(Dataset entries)
((
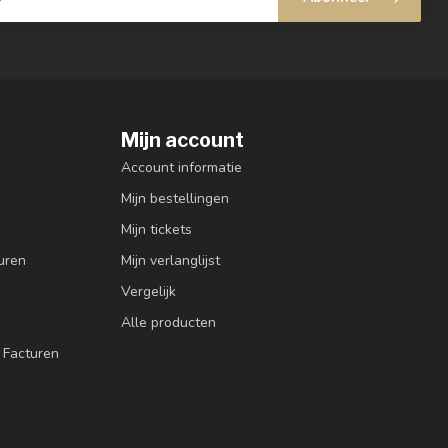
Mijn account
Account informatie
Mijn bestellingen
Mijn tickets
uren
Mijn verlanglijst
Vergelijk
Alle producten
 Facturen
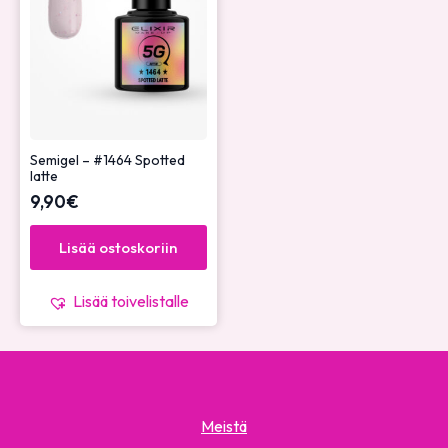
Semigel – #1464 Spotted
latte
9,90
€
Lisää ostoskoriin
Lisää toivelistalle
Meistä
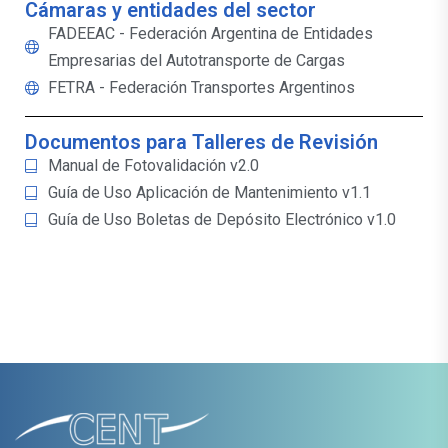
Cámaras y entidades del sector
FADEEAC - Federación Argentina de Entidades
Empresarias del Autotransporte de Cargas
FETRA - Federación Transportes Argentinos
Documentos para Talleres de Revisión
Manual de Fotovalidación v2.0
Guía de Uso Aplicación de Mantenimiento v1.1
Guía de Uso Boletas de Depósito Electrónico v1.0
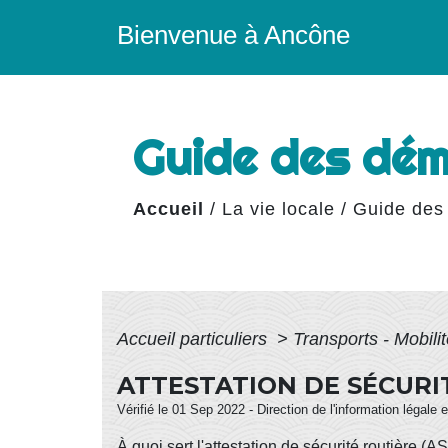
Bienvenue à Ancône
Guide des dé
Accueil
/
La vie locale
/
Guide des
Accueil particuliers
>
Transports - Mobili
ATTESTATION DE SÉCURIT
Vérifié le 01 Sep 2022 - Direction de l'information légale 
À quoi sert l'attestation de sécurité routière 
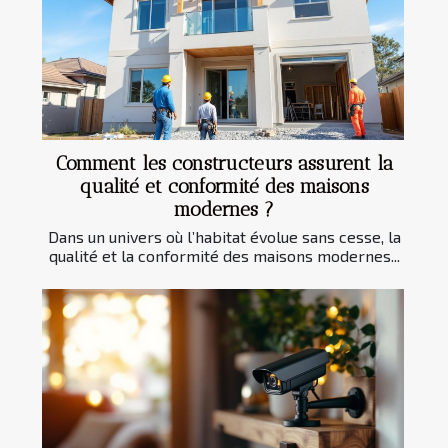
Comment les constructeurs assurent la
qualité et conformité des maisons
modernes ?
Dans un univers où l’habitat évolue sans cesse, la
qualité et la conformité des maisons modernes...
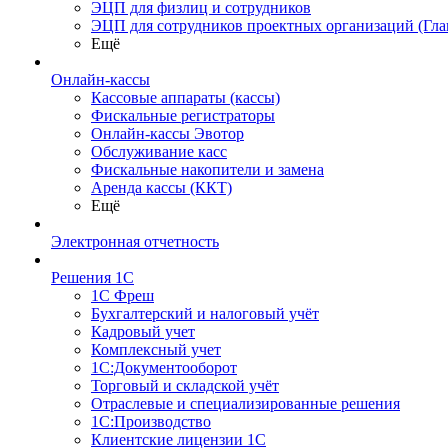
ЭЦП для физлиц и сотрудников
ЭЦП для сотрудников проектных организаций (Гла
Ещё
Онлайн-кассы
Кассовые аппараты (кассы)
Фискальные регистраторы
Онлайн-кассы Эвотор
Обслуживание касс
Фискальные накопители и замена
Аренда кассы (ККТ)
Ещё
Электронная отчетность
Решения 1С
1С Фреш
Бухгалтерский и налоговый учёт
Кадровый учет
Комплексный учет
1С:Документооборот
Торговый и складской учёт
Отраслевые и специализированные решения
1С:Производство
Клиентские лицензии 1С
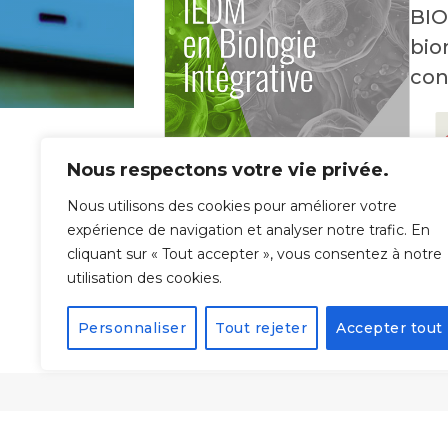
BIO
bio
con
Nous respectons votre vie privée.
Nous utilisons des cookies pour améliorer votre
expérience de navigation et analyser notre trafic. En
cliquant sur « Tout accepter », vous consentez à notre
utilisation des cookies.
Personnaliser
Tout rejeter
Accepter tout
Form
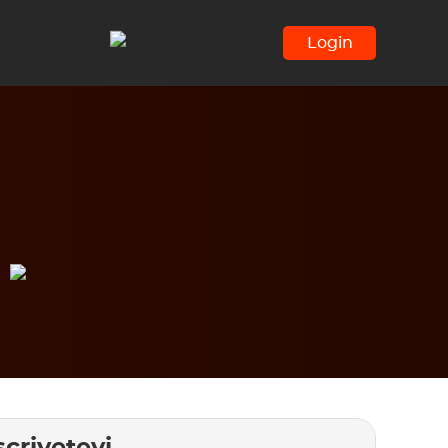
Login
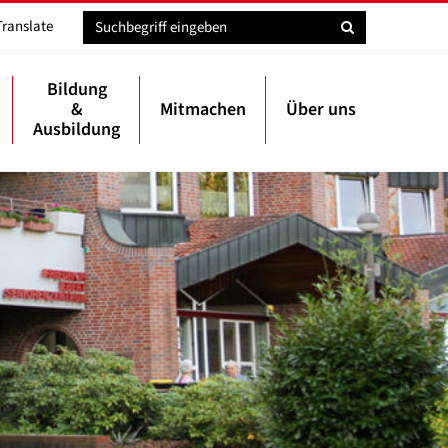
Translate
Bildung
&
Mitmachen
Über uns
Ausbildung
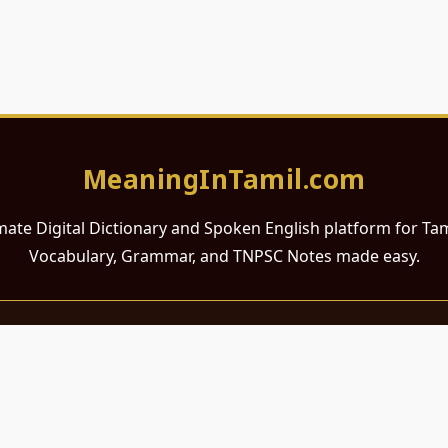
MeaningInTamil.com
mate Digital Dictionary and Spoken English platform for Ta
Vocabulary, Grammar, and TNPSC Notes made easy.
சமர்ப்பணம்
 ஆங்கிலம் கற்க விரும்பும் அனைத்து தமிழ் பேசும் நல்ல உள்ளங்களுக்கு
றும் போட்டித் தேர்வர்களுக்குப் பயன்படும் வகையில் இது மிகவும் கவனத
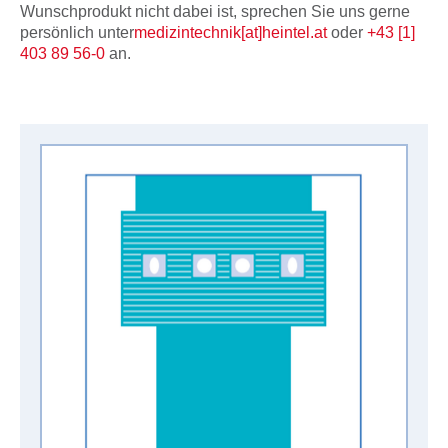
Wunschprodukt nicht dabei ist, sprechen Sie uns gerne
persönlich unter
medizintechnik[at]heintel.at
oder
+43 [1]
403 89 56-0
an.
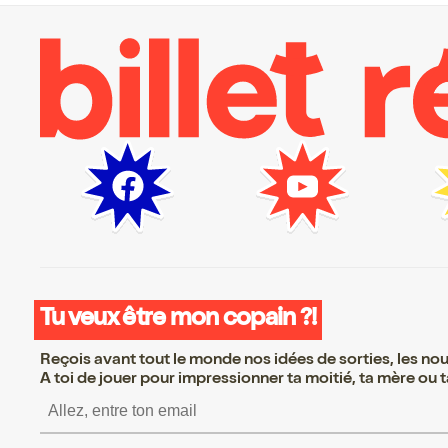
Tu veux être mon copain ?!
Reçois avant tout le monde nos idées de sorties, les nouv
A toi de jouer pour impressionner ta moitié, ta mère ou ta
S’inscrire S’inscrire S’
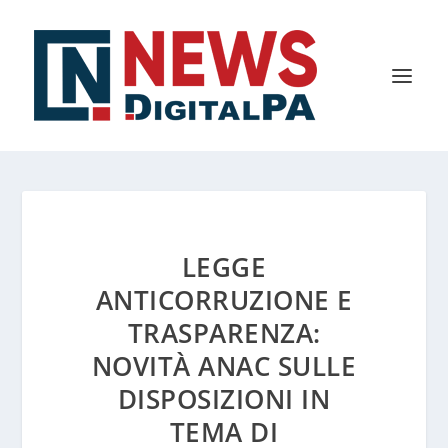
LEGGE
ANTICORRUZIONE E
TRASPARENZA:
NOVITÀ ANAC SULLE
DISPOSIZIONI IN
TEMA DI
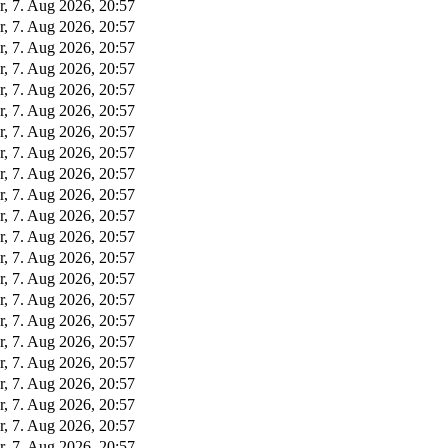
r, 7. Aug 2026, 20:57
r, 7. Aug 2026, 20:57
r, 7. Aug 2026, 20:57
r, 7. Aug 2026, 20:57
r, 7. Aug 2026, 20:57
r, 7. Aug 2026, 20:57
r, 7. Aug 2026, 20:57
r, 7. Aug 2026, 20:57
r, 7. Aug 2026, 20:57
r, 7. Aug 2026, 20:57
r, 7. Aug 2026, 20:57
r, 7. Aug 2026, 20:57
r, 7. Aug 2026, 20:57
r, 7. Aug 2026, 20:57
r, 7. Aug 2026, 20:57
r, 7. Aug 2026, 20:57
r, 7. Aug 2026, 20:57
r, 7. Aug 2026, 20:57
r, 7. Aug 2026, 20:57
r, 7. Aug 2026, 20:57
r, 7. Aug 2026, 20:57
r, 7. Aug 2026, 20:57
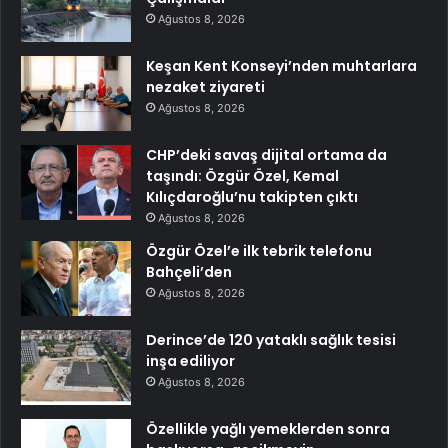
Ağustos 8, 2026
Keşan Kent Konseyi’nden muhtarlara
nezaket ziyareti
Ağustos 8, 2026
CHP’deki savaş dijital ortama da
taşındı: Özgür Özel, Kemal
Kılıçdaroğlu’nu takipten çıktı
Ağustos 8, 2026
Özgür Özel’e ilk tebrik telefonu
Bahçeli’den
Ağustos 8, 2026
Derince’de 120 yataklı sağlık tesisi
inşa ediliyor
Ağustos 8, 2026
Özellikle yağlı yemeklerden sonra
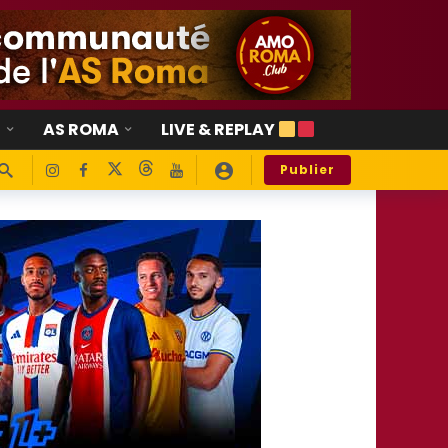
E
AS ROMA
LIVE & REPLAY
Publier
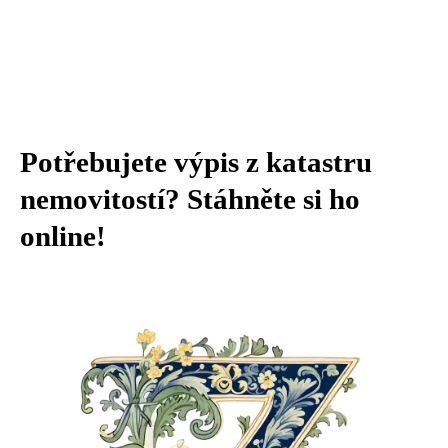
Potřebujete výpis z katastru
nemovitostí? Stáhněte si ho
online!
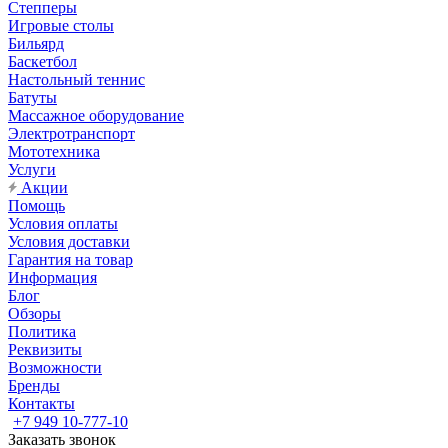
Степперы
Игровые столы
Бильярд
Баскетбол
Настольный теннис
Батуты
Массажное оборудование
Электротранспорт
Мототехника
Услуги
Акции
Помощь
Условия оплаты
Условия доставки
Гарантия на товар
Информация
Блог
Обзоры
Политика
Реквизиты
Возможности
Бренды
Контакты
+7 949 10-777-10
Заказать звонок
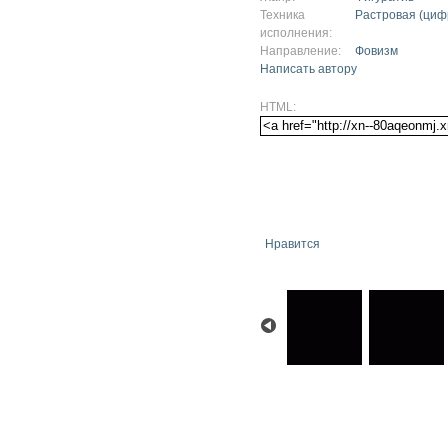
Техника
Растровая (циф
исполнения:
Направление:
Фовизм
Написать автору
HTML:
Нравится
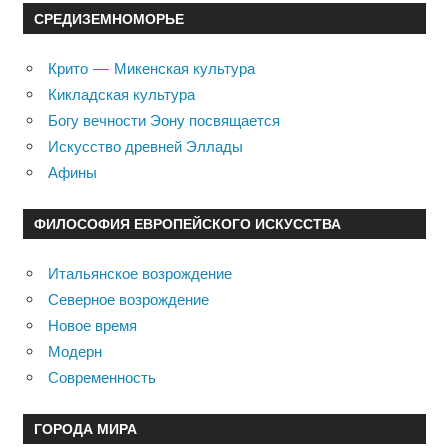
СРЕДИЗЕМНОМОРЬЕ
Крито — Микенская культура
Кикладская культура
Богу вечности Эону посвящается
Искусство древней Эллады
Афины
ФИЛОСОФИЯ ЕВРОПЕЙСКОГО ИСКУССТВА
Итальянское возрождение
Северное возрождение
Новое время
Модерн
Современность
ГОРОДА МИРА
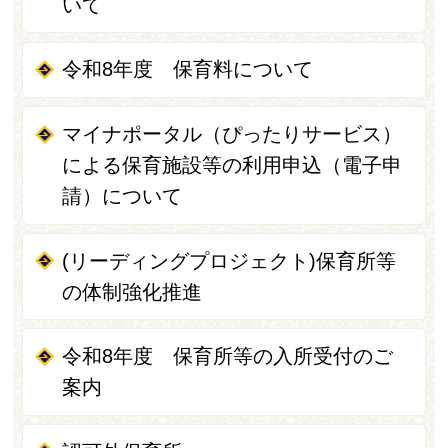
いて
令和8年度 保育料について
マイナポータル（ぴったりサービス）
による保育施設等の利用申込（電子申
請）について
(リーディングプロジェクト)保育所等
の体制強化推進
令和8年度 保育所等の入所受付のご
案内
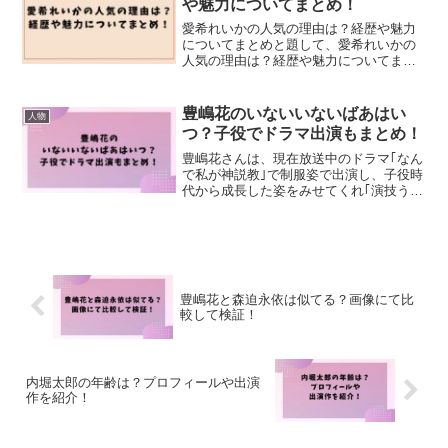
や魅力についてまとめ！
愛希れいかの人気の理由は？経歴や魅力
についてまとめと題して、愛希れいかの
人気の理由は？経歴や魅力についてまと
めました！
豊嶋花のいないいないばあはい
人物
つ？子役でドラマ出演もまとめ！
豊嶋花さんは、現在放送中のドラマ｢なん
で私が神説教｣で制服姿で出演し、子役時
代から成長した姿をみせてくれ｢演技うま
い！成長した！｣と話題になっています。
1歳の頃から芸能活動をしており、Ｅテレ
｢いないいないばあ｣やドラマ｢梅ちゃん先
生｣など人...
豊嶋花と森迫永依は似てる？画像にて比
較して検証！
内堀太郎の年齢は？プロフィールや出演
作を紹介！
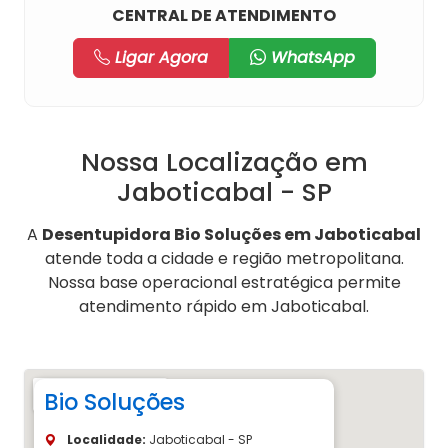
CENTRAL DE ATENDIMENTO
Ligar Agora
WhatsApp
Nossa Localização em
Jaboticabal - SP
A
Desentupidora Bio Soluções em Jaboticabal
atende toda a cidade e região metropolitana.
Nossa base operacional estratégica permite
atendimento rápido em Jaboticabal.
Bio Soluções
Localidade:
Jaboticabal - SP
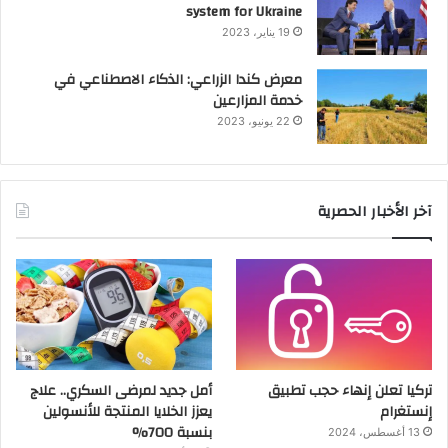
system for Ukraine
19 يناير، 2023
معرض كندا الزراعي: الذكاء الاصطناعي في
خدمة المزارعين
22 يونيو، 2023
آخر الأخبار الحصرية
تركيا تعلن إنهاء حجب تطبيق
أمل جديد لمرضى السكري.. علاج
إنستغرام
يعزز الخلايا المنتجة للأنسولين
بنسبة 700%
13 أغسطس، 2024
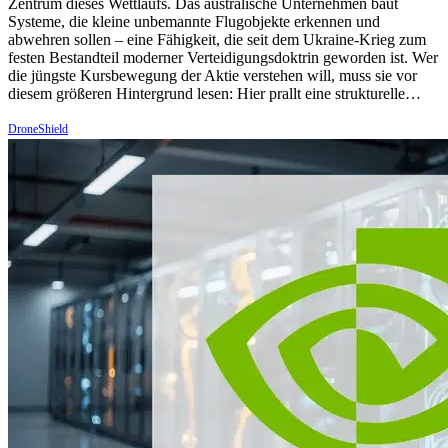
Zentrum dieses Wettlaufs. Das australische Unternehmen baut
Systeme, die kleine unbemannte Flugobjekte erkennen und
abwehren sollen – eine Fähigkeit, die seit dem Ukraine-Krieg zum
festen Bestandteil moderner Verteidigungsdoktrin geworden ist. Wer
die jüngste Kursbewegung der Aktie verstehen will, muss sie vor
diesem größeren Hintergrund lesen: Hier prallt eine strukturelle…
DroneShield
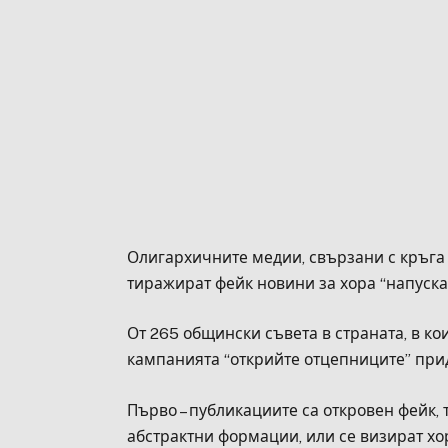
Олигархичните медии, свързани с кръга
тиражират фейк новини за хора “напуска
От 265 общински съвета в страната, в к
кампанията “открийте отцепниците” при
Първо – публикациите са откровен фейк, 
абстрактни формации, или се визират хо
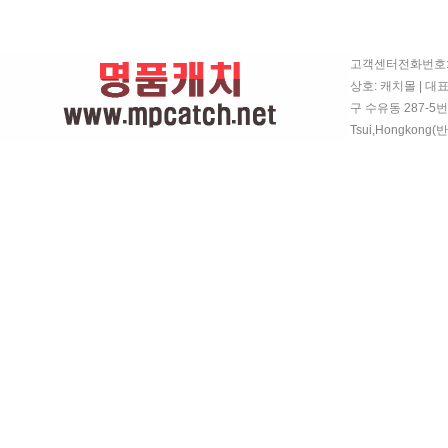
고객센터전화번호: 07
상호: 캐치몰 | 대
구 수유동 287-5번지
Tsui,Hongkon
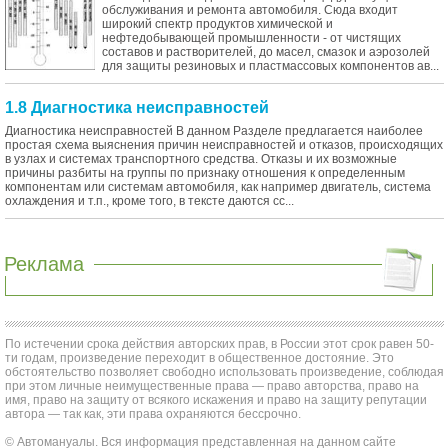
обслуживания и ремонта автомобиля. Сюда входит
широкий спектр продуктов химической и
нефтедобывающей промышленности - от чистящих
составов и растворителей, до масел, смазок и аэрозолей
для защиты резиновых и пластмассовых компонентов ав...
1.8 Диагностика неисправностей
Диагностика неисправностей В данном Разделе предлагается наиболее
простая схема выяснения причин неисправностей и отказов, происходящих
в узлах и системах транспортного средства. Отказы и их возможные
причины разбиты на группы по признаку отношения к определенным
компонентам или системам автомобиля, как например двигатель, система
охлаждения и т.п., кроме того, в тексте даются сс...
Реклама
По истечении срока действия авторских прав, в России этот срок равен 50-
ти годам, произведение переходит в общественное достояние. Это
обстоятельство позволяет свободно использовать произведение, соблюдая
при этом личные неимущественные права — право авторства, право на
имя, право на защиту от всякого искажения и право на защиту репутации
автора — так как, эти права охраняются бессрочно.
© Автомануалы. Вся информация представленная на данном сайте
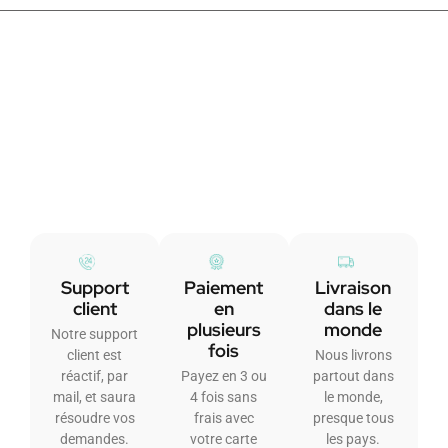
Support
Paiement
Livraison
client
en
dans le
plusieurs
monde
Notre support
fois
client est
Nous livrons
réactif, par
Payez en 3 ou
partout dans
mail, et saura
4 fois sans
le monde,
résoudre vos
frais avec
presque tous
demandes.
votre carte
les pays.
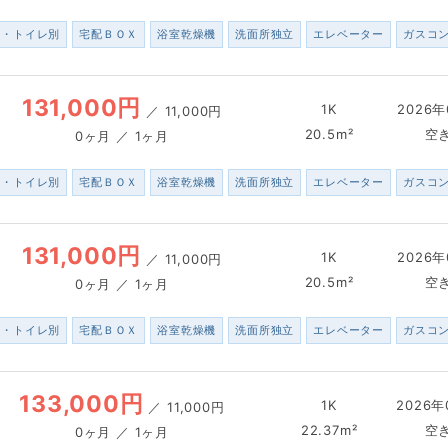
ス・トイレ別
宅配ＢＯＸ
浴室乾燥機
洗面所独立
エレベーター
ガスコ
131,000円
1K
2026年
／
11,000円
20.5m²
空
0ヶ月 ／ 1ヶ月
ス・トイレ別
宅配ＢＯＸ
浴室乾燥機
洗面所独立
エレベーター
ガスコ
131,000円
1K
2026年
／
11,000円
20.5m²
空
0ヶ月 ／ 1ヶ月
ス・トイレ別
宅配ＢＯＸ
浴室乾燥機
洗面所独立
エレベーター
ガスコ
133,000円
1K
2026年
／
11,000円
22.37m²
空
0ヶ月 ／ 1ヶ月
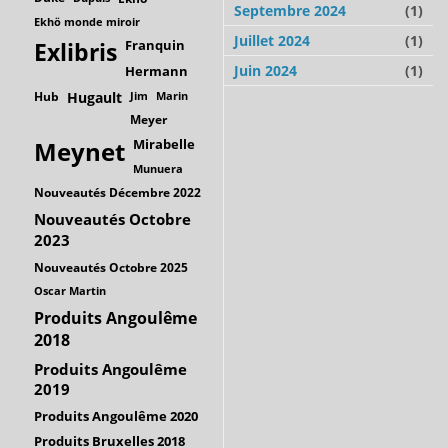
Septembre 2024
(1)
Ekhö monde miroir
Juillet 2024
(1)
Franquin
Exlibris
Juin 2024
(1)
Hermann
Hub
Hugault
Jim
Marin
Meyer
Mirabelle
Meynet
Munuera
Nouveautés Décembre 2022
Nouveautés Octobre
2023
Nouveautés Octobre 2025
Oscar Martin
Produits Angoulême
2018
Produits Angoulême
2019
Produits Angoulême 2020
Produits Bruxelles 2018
))
Print exactly the lines from the first line of the records above through the line containing "Transports - Mobili", both included, and leave the pictures out.

* **Task result**:
Mijn account
Account informatie
Mijn bestellingen
Mijn tickets
uren
Mijn verlanglijst
Vergelijk
Alle producten
 Facturen
Semigel – #1464 Spotted
latte
9,90
€
Lisää ostoskoriin
Lisää toivelistalle
Meistä
Cámaras y entidades del sector
FADEEAC - Federación Argentina de Entidades
Empresarias del Autotransporte de Cargas
FETRA - Federación Transportes Argentinos
Documentos para Talleres de Revisión
Manual de Fotovalidación v2.0
Guía de Uso Aplicación de Mantenimiento v1.1
Guía de Uso Boletas de Depósito Electrónico v1.0
Bienvenue à Ancône
Guide des dé
Accueil
/
La vie locale
/
Guide des
Accueil particuliers
>
Transports - Mobili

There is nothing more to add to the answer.